# Most efficient white led at low current?



## fnj (Jan 26, 2011)

What is the most efficient white LED available at a current level of around 0.26 ma?


----------



## J_C (Jul 7, 2011)

Perhaps you mean 26mA or 0.26A?? If you really mean 0.26mA I don't see the point in finding one but I'm always glad to learn.


----------



## fnj (Sep 14, 2011)

I mean 0.26 ma. With a Radio Shack 276-0017 that gives me a dandy night light. I even tried an XM-L (!) at 0.26 ma and the performance is dandy. I just wondered if there was something else even better.


----------



## deadrx7conv (Sep 14, 2011)

Repeat of what JC said. 

What driver or battery did you use to get .26ma? What lumen output? 

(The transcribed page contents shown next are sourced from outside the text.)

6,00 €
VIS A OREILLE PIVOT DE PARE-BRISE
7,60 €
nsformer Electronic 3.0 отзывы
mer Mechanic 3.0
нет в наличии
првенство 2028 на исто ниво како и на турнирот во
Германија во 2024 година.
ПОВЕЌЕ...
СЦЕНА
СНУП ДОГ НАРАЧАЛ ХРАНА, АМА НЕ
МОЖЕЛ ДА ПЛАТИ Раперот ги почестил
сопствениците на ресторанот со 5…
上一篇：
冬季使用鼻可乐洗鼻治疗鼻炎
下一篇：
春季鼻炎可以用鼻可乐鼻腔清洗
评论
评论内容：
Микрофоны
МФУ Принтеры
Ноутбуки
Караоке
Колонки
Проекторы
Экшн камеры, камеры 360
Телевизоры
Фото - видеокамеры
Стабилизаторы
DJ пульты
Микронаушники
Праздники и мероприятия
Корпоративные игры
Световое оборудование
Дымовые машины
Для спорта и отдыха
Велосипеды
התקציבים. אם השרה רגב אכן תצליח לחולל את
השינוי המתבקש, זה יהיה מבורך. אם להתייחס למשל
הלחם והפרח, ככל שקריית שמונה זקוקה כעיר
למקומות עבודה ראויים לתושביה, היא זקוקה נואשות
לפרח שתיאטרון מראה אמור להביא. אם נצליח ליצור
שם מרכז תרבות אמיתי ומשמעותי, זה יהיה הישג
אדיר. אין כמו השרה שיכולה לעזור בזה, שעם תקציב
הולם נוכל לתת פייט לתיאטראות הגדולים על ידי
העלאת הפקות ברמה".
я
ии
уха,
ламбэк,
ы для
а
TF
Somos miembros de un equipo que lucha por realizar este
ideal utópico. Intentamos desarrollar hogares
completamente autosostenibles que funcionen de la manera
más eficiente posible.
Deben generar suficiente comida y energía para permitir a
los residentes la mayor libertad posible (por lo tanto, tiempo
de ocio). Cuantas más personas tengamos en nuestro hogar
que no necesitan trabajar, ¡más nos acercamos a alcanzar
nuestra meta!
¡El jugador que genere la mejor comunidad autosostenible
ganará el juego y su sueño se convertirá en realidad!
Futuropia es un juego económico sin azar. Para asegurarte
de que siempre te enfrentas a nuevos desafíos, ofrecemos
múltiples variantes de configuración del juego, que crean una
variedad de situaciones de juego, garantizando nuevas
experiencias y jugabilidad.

Typically, 5mm LEDs run at 20ma(notice the missing decimal) or .020A 

Reminds me of a phone bill:
http://youtu.be/D2isSJKntbg


----------



## Curt R (Sep 14, 2011)

I am not sure that you can get visible light out of an LED with only
1/4 of a mA drive. 

How are you measuring the current draw to the LED?

Curt


----------



## Lynx_Arc (Sep 14, 2011)

Curt R said:


> I am not sure that you can get visible light out of an LED with only
> 1/4 of a mA drive.
> 
> How are you measuring the current draw to the LED?
> ...


 newer high end brand LEDs can give out usable light down to 0.1ma. The trick is having a reflector and night adjusted eyes. You should try direct driving an LED off 2 nimh batteries and see how long and low it goes before unusable.


----------



## J_C (Sep 14, 2011)

Whether an LED needs 0.26mA or slightly more is pretty irrelevant. You win no prize for small fractions of a mA, nor do you even save power when using power to post and us to reply. Seeking some exotic part for this purpose does not seem logical nor beneficial in any way.


----------



## deadrx7conv (Sep 14, 2011)

http://www.candlepowerforums.com/vb/showthread.php?89607-White-LED-lumen-testing This thread is a good read. You might find your answer. I'd wager that you'd want the smallest LED that you can find since efficiency below 10ma is lame for larger LEDs. Seems they need some power to light the whole die and start working. You should look for some 3mm or 5mm LEDs from Nichia, The Shack, Cree... Go small as possible for that 1/4 ma of power.


----------



## IMSabbel (Sep 15, 2011)

Like the others said, pointless.

At this drive current, driver losses will dominate everything else (especially if your way to reach those low currents is just a series resistor)


----------



## MikeAusC (Sep 15, 2011)

For high power LEDs, it's well known that as you increase current, the efficiency decreases. Well it turns out that at very low currents, the efficiency also drops off - so there's a point of maximum efficiency.

For the XR-E that peak was at 50mA - about 1/20th of the maximum current - with a sharp dropoff in efficiency below that current.

So for a 20mA LED you could assume it's most efficient around 1mA.


----------